We were building a ⌘K command palette for Levelbrook Workspace, our public Hotwire demo, and hit a wall that was smaller than it looked. The palette needs to take whatever a user half-types — amf, srcmatch, newproj — and do two things at once: rank the candidate list so the best match floats to the top, and tell the UI which characters matched so it can bold them. That second requirement is the one that turns a list of strings into something that feels like a real fuzzy finder. And it is precisely the requirement Ruby’s existing gems don’t serve.

Why the existing gems didn’t fit

The mature Ruby fuzzy libraries solve a different problem. amatch and fuzzy_match are record-linkage tools — Levenshtein, Dice, Jaro-Winkler — built to answer “how similar are these two strings?” for deduping customer records or matching misspelled names. They return a similarity number, but they don’t model the subsequence behavior you want in a picker, where typing gemfile should match app/Gemfile by skipping over the path. Other gems answer only the boolean question — does this candidate match at all? — which is enough to filter a list but tells you nothing about ordering or highlighting.

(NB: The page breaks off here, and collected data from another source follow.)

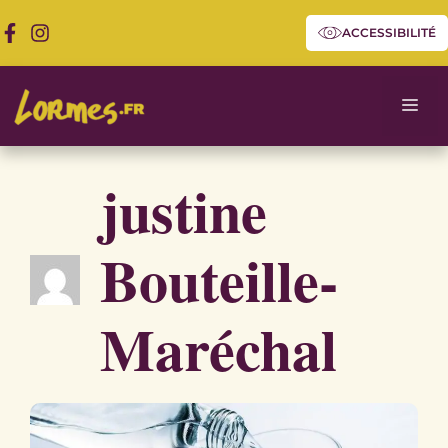
Aller
ACCESSIBILITÉ
au
contenu
Me
justine
Bouteille-
Maréchal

What we wanted is the behavior of fzf: type a few characters, get a ranked list where matches at word boundaries and path components rank above matches buried mid-token, with the matched letters lit up. fzf gets that ranking from fzy’s scoring algorithm, which is also what fzf-for-js uses in the browser. There was a clean, well-documented algorithm sitting right there — just no faithful Ruby implementation of it. So we wrote one.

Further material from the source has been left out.